At least according to an article from netease, which shows that the average Shanghai citizen’s disposable income level has reached 20257 RMB, placing atop the list for Chinese cities, and displacing Shenzhen for the first time.
I spent a few hours in the afternoon at Plaza 66 and Citic and all those places on Nanjing Lu,window shopping at all these places that i could never afford to buy stuff in. These strange citadels of capitalism always seem eerily empty, or at least in terms of people that are really buying things. I look at the coiffed women that walk around and work there, and it reminds me of Hong Kong, and everytime I see people who work there I wonder how they feel about the gap between them and the people they serve. I have no doubt they cannot afford the things that they are selling to others.
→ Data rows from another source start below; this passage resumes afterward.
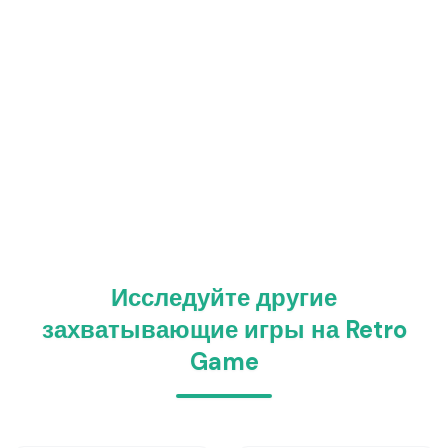
Исследуйте другие
захватывающие игры на Retro
Game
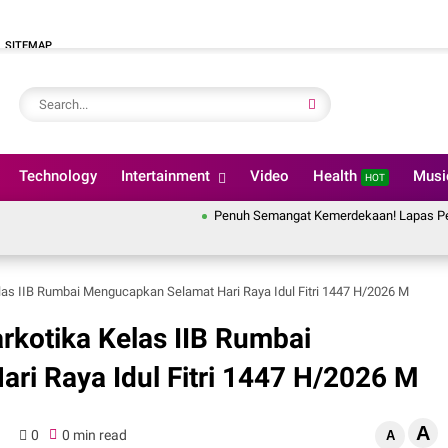
SITEMAP
Technology
Intertainment
Video
Health
Mus
HOT
Penuh Semangat Kemerdekaan! Lapas Pekanbaru Iku
las IIB Rumbai Mengucapkan Selamat Hari Raya Idul Fitri 1447 H/2026 M
rkotika Kelas IIB Rumbai
i Raya Idul Fitri 1447 H/2026 M
A
0
0 min read
A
It reminds me too much of Hong Kong and too much of Southern California. There is a certain comforting familiarity to these places, for me, but at the same time everytime I walk through a mall of this sort, I understand “where the money is”, and wonder why I bother being so interested in things that don’t really make much or involve much money. There are too many European brands and designers to keep up with. I think that I must be an awfully simple person at heart. I have always known that I was not part of that world and never really would be. Sometimes I wonder how my life would have turned out if that realization, which existed as something inchoate and intuited as early as the age of 15, had, well, been a realization–that is, I had realized something about myself. What a gift that would be: the gift of disabusing oneself of illusions, instantaneously. That would save so much suffering. And then what of life?